GNOME Bugzilla – Bug 762052
ncurses text gets shifted with unicode Japanese characters
Last modified: 2016-10-13 20:28:41 UTC
Scrolling over lines in ncurses interfaces with specific Japanese characters/character combinations results in text and colors getting shifted. Some text in the same line as troublesome Japanese characters gets shifted left while the color of the shifted text gets inverted with the background color. Version of vte is 0.42.4. Steps to reproduce: - Open an ncurses program like ranger or ncmpcpp - Find files with Japanese characters - Scroll over them Actual results: Text gets shifted and colors get inverted Expected results: Normal rendering of text, background, and colors like other non-Japanese text Does this happen every time? It occurs with specific Japanese characters and/or specific character combinations. It can be repeated with following Japanese text reliably: 'BLUNTSIDE - 若いジー - 01 イントロ.flac' 'BLUNTSIDE - 若いジー - 02 幸せの施設.flac' 'BLUNTSIDE - 若いジー - 03 ビーチ.flac' 'BLUNTSIDE - 若いジー - 04 魂.flac' 'BLUNTSIDE - 若いジー - 05 若いジー (REDUX).flac' 'BLUNTSIDE - 若いジー - 06 ドライブ.flac' 'BLUNTSIDE - 若いジー - cover.png' The problem might not show up with other Japanese text.
Created attachment 321163 [details] viewing ncmpcpp in vte
Created attachment 321164 [details] viewing ranger in vte
*** Bug 762051 has been marked as a duplicate of this bug. ***
What's the behavior in other terminal emulators (e.g. xterm)? This looks to me like a bug either in ncurses, or in the said apps.
The problem doesn't show up in urxvt.
Could you please attach screenshots highlighting the difference? For me, it looks broken in urxvt too. What happens in xterm? xterm is our reference, urxvt feels to me like the black sheep of terminal emulators (doing most of the things differently than all other terminals).
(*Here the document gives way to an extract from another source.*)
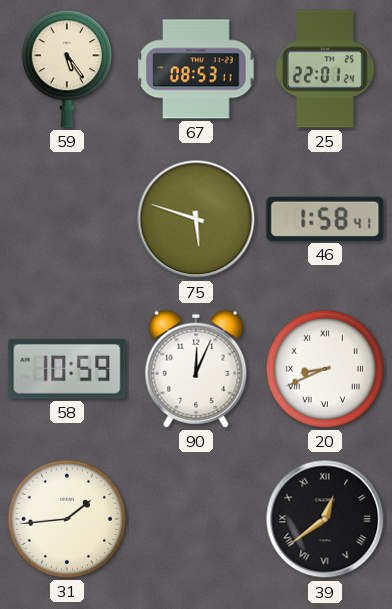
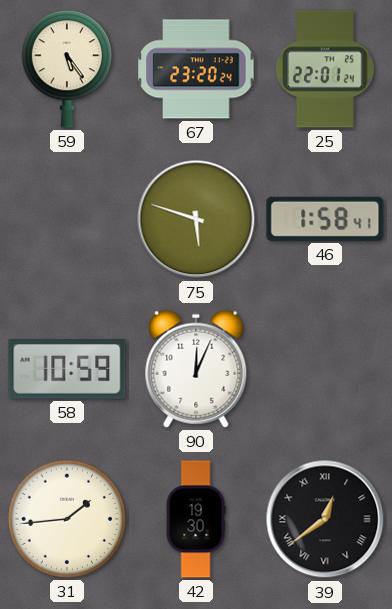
67: 08:53 -> 23:20
20: 8:41 -> none
42: none -> 19:30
Created attachment 321173 [details] viewing ncmpcpp in urxvt
Created attachment 321174 [details] viewing ranger in urxvt
Created attachment 321175 [details] viewing ncmpcpp in xterm
Created attachment 321176 [details] viewing ranger in xterm
The problem doesn't show up in xterm either.
For me it's equally buggy in all three emulators. What's the output of the "locale" command in each?
In urxvt: LANG=en_US.UTF-8 LC_CTYPE="en_US.UTF-8" LC_NUMERIC="en_US.UTF-8" LC_TIME="en_US.UTF-8" LC_COLLATE="en_US.UTF-8" LC_MONETARY="en_US.UTF-8" LC_MESSAGES="en_US.UTF-8" LC_PAPER="en_US.UTF-8" LC_NAME="en_US.UTF-8" LC_ADDRESS="en_US.UTF-8" LC_TELEPHONE="en_US.UTF-8" LC_MEASUREMENT="en_US.UTF-8" LC_IDENTIFICATION="en_US.UTF-8" LC_ALL= vte: LANG=en_US.UTF-8 LC_CTYPE="en_US.UTF-8" LC_NUMERIC="en_US.UTF-8" LC_TIME="en_US.UTF-8" LC_COLLATE="en_US.UTF-8" LC_MONETARY="en_US.UTF-8" LC_MESSAGES="en_US.UTF-8" LC_PAPER="en_US.UTF-8" LC_NAME="en_US.UTF-8" LC_ADDRESS="en_US.UTF-8" LC_TELEPHONE="en_US.UTF-8" LC_MEASUREMENT="en_US.UTF-8" LC_IDENTIFICATION="en_US.UTF-8" LC_ALL= xterm: LANG=en_US.UTF-8 LC_CTYPE="en_US.UTF-8" LC_NUMERIC="en_US.UTF-8" LC_TIME="en_US.UTF-8" LC_COLLATE="en_US.UTF-8" LC_MONETARY="en_US.UTF-8" LC_MESSAGES="en_US.UTF-8" LC_PAPER="en_US.UTF-8" LC_NAME="en_US.UTF-8" LC_ADDRESS="en_US.UTF-8" LC_TELEPHONE="en_US.UTF-8" LC_MEASUREMENT="en_US.UTF-8" LC_IDENTIFICATION="en_US.UTF-8" LC_ALL=
Isn't this simply due to these programmes using the standard ncurses library instead of ncursesw library?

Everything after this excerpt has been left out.